Kamran KHOSROVANI (Vallon 1967-1972)
Il y a 1 an
Peu de personnes le savent, vous avez aussi été mes chefs de maison. Comme je devais repasser mon baccalauréat ; la condition de rester à l'École était de m'éloigner du Vallon et des travaux pratiques.
Finalement, j'ai occupé, avec mon mai Pierre Larock, l'appartement du pasteur qui était libre. Je n'oublierai pas notre trajet dans la méhari vers Dreux pour l'oral d'histoire-Géo.
Vous m'aviez fait un rapide topo sur la Russie et son organisations politique, pays sur lequel j'avais fait l'impasse. Grace à vous et ma très bonne note sur le Japon, je m'en suis sortie avec un 16.
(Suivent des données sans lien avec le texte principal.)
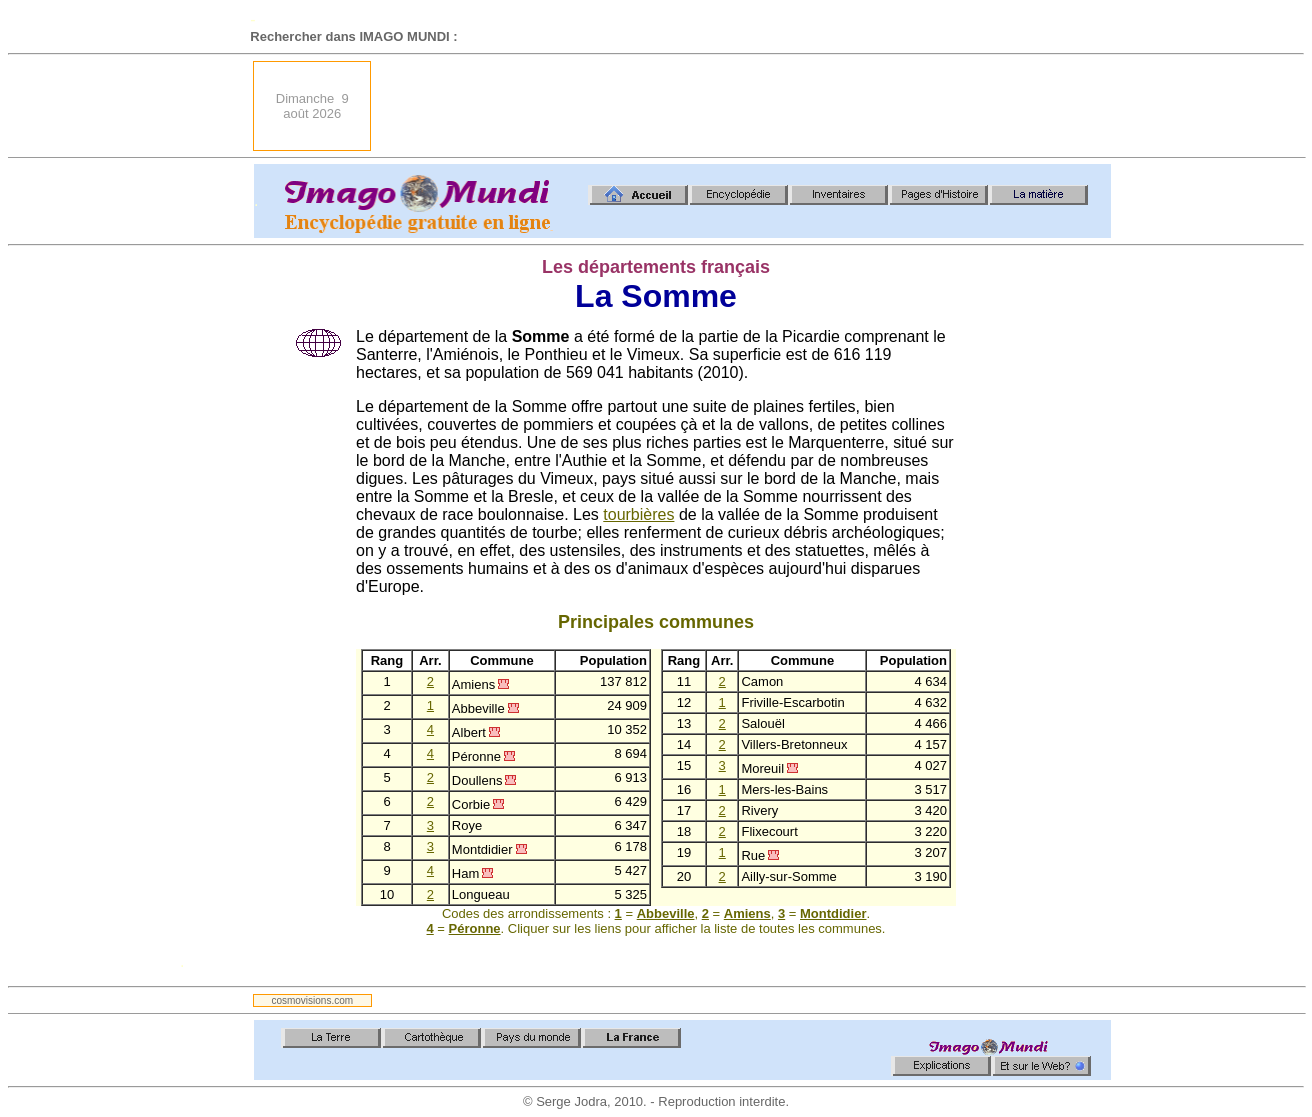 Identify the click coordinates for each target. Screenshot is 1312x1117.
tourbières (638, 514)
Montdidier (833, 913)
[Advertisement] (747, 106)
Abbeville (666, 913)
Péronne (475, 928)
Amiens (747, 913) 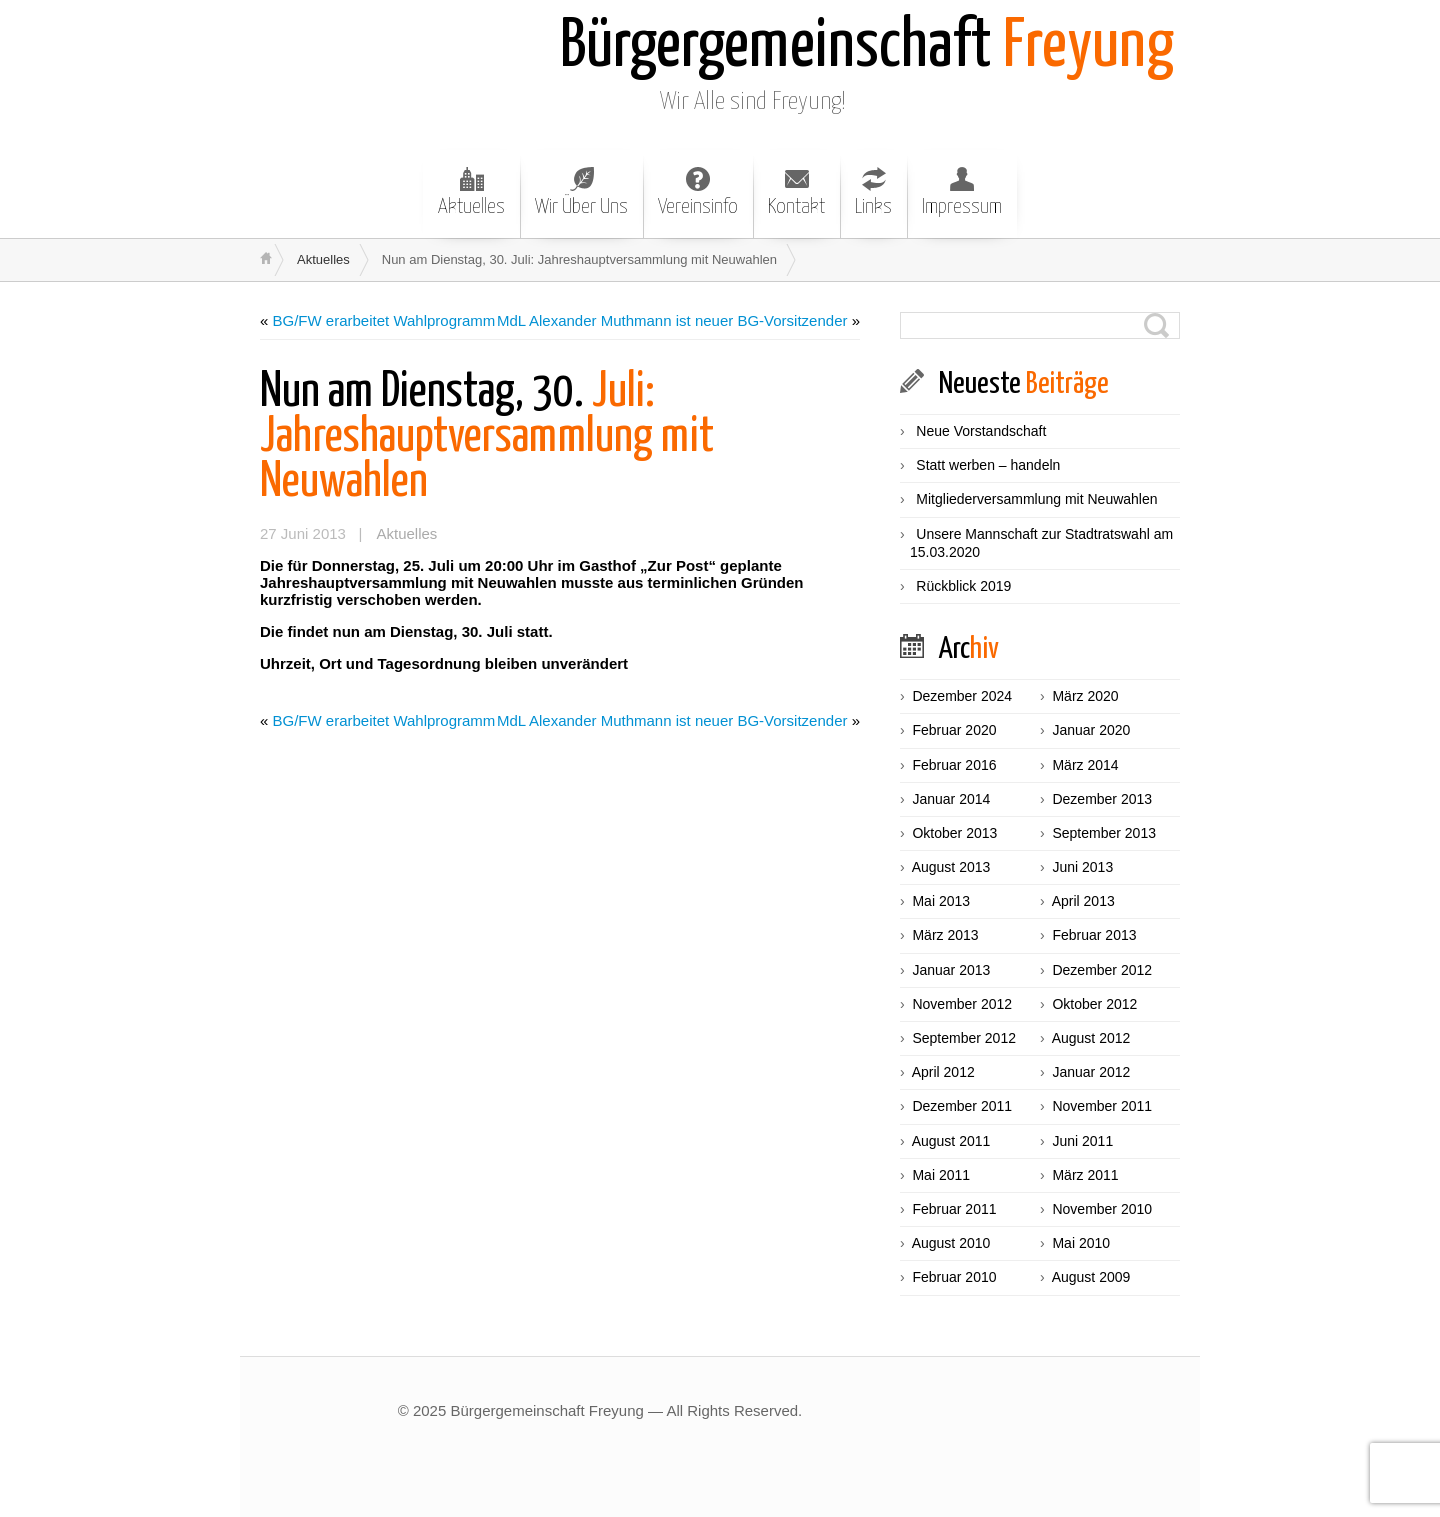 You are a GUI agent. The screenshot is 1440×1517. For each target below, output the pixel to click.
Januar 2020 (1091, 730)
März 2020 (1085, 696)
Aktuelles (471, 192)
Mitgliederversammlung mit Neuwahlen (1036, 499)
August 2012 (1091, 1038)
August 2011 (951, 1141)
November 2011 (1102, 1106)
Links (873, 192)
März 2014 (1085, 765)
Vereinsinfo (698, 192)
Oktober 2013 (954, 833)
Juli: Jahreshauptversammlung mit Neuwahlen (487, 437)
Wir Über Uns (581, 192)
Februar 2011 (954, 1209)
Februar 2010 (954, 1277)
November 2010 (1102, 1209)
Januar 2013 (951, 970)
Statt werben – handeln (988, 465)
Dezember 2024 (962, 696)
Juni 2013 (1082, 867)
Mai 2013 (941, 901)
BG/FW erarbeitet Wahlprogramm (384, 320)
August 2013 (951, 867)
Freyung (867, 47)
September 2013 (1104, 833)
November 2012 (962, 1004)
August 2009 (1091, 1277)
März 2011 (1085, 1175)
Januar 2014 (951, 799)
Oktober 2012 (1094, 1004)
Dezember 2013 (1102, 799)
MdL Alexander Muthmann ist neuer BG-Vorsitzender (672, 320)
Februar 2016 (954, 765)
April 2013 (1083, 901)
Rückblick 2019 (963, 586)
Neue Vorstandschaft (981, 431)
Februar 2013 (1094, 935)
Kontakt (796, 192)
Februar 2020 (954, 730)
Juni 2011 (1082, 1141)
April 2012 (943, 1072)
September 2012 (964, 1038)
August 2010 (951, 1243)
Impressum (962, 192)
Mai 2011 (941, 1175)
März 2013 (945, 935)
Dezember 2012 (1102, 970)
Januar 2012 (1091, 1072)
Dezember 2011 (962, 1106)
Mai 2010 (1081, 1243)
Jacqueline DEMEILLERS (Adulte ER Ancien 1964-1978)
Il y a 1 an
À cette époque, les examinateurs me demandaient si je voulais bien venir passer l'oral!!!!
Olivier MICHEL (Pins 1971-1974)
Il y a 1 an
Merci de m'avoir accueilli aussi chaleureusement dans votre jolie maison du Havre. L'AERN vous, remercie infiniment tous les deux de lui avoir fait parvenir par mon intermédiaire quelques documents "historiques" de l'école.
A très bientôt de l'autre coté de l'eau.